Tipik balıkçı köyündeki mütevazi balıkçıya özenip bir gün o balıkçı gibi mütevazi ve huzurlu yaşama kavuşmayı hayal eden holding sahibinin hikayesini bilirsiniz, onu anlatmayacağım. Daha önce eğitimlerimde veya bazı danışanlarıma paylaştığım reklamcı A ile ortağı M’nin hikayesini anlatacağım. Hikaye dediysem, gözlemlediğim ve bizzat kendilerinden dinlediğim iş modellerini. 1984’de yüksek lisans tezimi hazırlarken tanışmıştım ortak olmanın ötesinde gerçek dost kalabilmeyi başarmış iki duayen reklamcı ile. Reklam sektörünün o yıllardaki en önemli isimleri Eli Acıman’dan Nail Keçili’ye, Süheyl Gürbaşkan’a, Pınar Kılıç’a, Yakup Barouh’a, Yüksel Ünsal’a, Atilla Öğüt’e kadar neredeyse her birini bizzat tanıma, söyleşide bulunma fırsatını edinmiştim. Demem o ki, bu iki ortağın reklam şirketi, sektörün bu saydığım popüler isimlerinin şirketleri kadar büyük değildi ama en az onlarınkiler kadar yaratıcı ve başarılı reklam kampanyaları ortaya koyuyor, müşterilerine kazandırıyorlardı. En çok dikkatimi çeken de hepsinden daha güçlü finansman yapısına sahip olmalarıydı.

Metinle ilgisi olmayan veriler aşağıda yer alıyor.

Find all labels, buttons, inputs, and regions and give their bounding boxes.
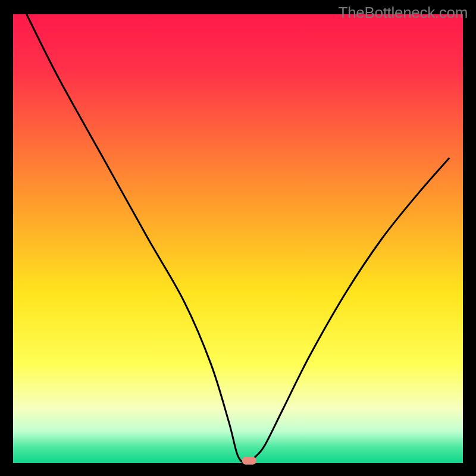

Yüksek Lisans yaptığım dönemlerde çift ana dal diye bir kavram yoktu. Ama ben bu modeli bilmeden buna benzer bir durumu başarmıştım. İşletme Politikaları ve Organizasyon kürsüsünde yüksek lisans eğitimimi sürdürürken Tahtakale’nin en önemli kırtasiye, hırdavat firmalarından Adel – Ellialtı’da Satış Müdürü olarak aktif çalışıyordum. Fiilen satış deneyimim var, esnaf çocuğuyum, lisans öğrenciliğimde medyada çalışmışım, masterımı yönetim alanında yapıyorum, bitirme tezimi de reklamcılık alanında hazırlarsam “marketing” nosyonunu da edinmiş olurum düşüncesiyle bitirme tezimi de “reklam işletmeleri” konusunda özellikle almış ve hazırlamıştım.
Kırtasiye sezonunun durgun mevsiminde tezimi hazırlamak için reklam sektörünün farklı mecralarında lider, aktif, bilinir firmalarının hemen hepsi ile temas sağladım, gerekli sürelerde gözlemde bulundum, anket çalışmamım dışında üst yönetimleriyle de geniş söyleşi şansı edindim.

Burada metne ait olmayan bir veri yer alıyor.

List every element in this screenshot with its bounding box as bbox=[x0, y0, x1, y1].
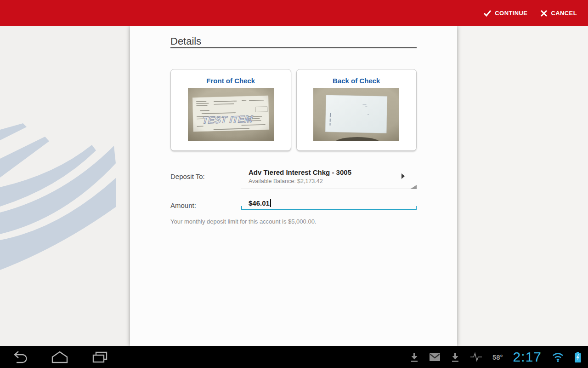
cancel-button[interactable]: CANCEL bbox=[534, 0, 583, 26]
back-button[interactable] bbox=[9, 350, 29, 364]
front-of-check-image[interactable]: TEST ITEM bbox=[188, 88, 274, 141]
back-of-check-card[interactable]: Back of Check bbox=[296, 69, 417, 151]
back-of-check-image[interactable] bbox=[313, 88, 399, 141]
front-of-check-card[interactable]: Front of Check bbox=[170, 69, 291, 151]
home-button[interactable] bbox=[50, 350, 70, 364]
download-notification-icon-2[interactable] bbox=[451, 352, 460, 362]
title-divider bbox=[170, 47, 417, 48]
battery-charging-icon bbox=[574, 351, 582, 363]
system-nav-bar: 58° 2:17 bbox=[0, 346, 588, 368]
deposit-to-label: Deposit To: bbox=[170, 172, 205, 180]
home-icon bbox=[51, 351, 69, 363]
text-cursor bbox=[270, 199, 271, 207]
available-balance: Available Balance: $2,173.42 bbox=[249, 178, 417, 184]
spinner-arrow-icon bbox=[401, 173, 405, 179]
page-title: Details bbox=[170, 35, 201, 47]
app-bar: CONTINUE CANCEL bbox=[0, 0, 588, 26]
recent-apps-button[interactable] bbox=[90, 350, 110, 364]
amount-input[interactable]: $46.01 bbox=[241, 197, 417, 210]
account-name: Adv Tiered Interest Chkg - 3005 bbox=[249, 168, 417, 176]
amount-label: Amount: bbox=[170, 201, 196, 209]
download-notification-icon[interactable] bbox=[410, 352, 419, 362]
close-icon bbox=[540, 10, 548, 17]
back-of-check-title: Back of Check bbox=[297, 77, 417, 85]
temperature-readout: 58° bbox=[492, 353, 503, 361]
background-right bbox=[457, 26, 588, 346]
deposit-details-panel: Details Front of Check bbox=[130, 26, 457, 346]
deposit-to-spinner[interactable]: Adv Tiered Interest Chkg - 3005 Availabl… bbox=[241, 168, 417, 189]
wifi-icon bbox=[552, 352, 564, 362]
recent-apps-icon bbox=[91, 351, 109, 363]
back-icon bbox=[11, 351, 28, 363]
clock[interactable]: 2:17 bbox=[513, 349, 542, 365]
activity-signal-icon[interactable] bbox=[470, 351, 482, 362]
check-image-cards: Front of Check bbox=[170, 69, 417, 151]
deposit-limit-note: Your monthly deposit limit for this acco… bbox=[170, 218, 316, 225]
gmail-notification-icon[interactable] bbox=[429, 353, 441, 362]
front-of-check-title: Front of Check bbox=[171, 77, 291, 85]
amount-value: $46.01 bbox=[249, 199, 270, 207]
background-left bbox=[0, 26, 130, 346]
continue-button[interactable]: CONTINUE bbox=[477, 0, 534, 26]
checkmark-icon bbox=[483, 10, 492, 17]
cancel-label: CANCEL bbox=[551, 10, 577, 17]
spinner-corner-handle-icon bbox=[410, 185, 417, 189]
continue-label: CONTINUE bbox=[495, 10, 527, 17]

Bu ajanslardan biri de Çemberlitaş’ta idi. Tezim için gerekli tüm veriyi aldıktan, yani not defterimi kapattıktan sonra iki ortaktan Musevi kökenli olana sordum.

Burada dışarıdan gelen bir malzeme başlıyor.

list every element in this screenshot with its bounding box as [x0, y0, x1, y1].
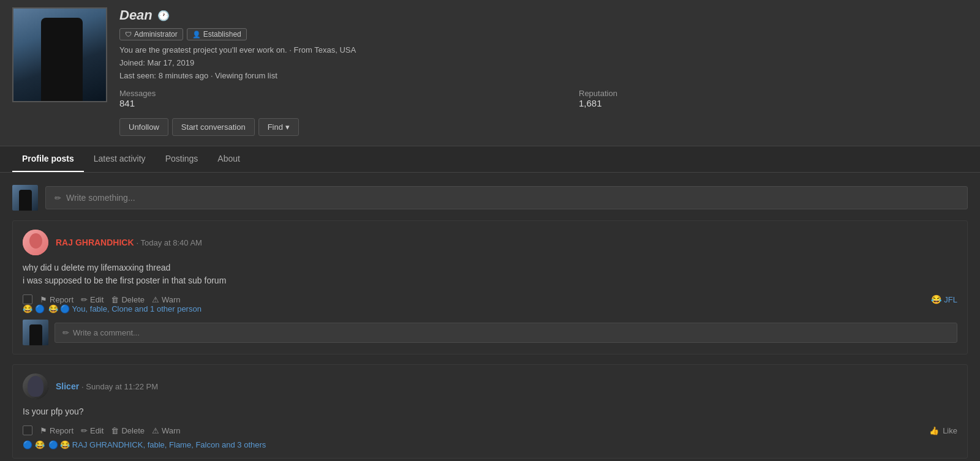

“Sektörü iyice tanıdığımı düşünüyorum. Sizin mesleki açıdan potansiyelinizi değerlendirmediğiniz, bu konuda çaba da göstermediğiniz kanaatindeyim. Ajansın mali yapısı da güçlü ama siz de yeni müşteri edinmeye yönelik hiçbir çaba yok.”
Doğruladı beni ve ardından özetle;
“Kullandığımız kapasite benim ve ortağımın bizzat kontrol edebildiği, hakim olabildiği ölçekte; işimizi çok iyi ve müşteri seçerek, müşteri ile bizzat yaşayarak, üstelik iyi karla yapıyoruz. Hepsinden önemlisi her akşam 17.45’de Eminönü’nden kalkan vapurla adaya evimize gidip, ailelerimizle yemeğimizi yiyebiliyor, yemek sonrası keyif de yapabiliyoruz” dedi.
Anlatmak istediğini iyice kavrayıp kavrayamadığından emin olamadığı için olabilir, örneklerle de izah etmişti.
SEKTÖRÜN BÜYÜĞÜ DEĞİL, KEYİFLE PARA KAZANANI, ÜRETENİ OLMAK MARİFET
“Bizimle çalışmak isteyen hazırda müşteri adayları var. Ancak mevcut üretim ekibimiz portföyümüze yeni bir müşteri daha almamız halinde mevcut müşterilerimize olan hizmetlerinde eksiklik oluşturabilir. Bu duruma düşmemek adına yeni müşteriye hizmet için kreatif ekibe takviye yapmamız gerekir. Bu kez de bu ekibin atıl – boş kapasitesi oluşacağından başka yeni müşterilere ihtiyacımız olacak. O müşterileri edinmek için mecburen müşteri temsilcisi kadrosu açmamız gerekecek. Bu fasit daire bize daha çok muhasebe, şirket dışı takip işleri, idari işler konuları yükleyeceğinden önce muhasebeye bir memur daha, sonra müdür, takip işlerine yeni eleman ve şoförler, uzmanlar, grafikerler, art direktörler istihdamını zorunlu kılacak. Büyüyen kapasitede atıl kapasitemiz oluşmaması için de şimdiki fiyatlandırma politikamızdan rekabetçi fiyat politikasına geçeceğimizden birim karlılıklarımız da düşecek. Hepsinden önemlisi de artacak iş yükü, toplantılar, banka işleri vb. nedenlerle de biz artık her akşam 17.45 vapuruna binemeyecek duruma geleceğiz. Artacak müşteri sayımız nedeniyle şimdi olduğu gibi müşterilerimizle sürekli sıcak iletişime zaman da kalmayacak. Yenileri kazanma gayretindeyken yıllardır hizmet verdiğimiz, aile olduğumuz müşterilerimizle aramıza mesafe girecek. Üstelik ciromuz birkaç misli artacak olsa da birim karlılığımız düşeceğinden eskisinden çok daha fazla bir para da kazanmış olmayacağız. Onun için biz sektörün büyüğü değil; huzurlu, keyifle para kazananı ve yaşayanı olmayı tercih ediyoruz.”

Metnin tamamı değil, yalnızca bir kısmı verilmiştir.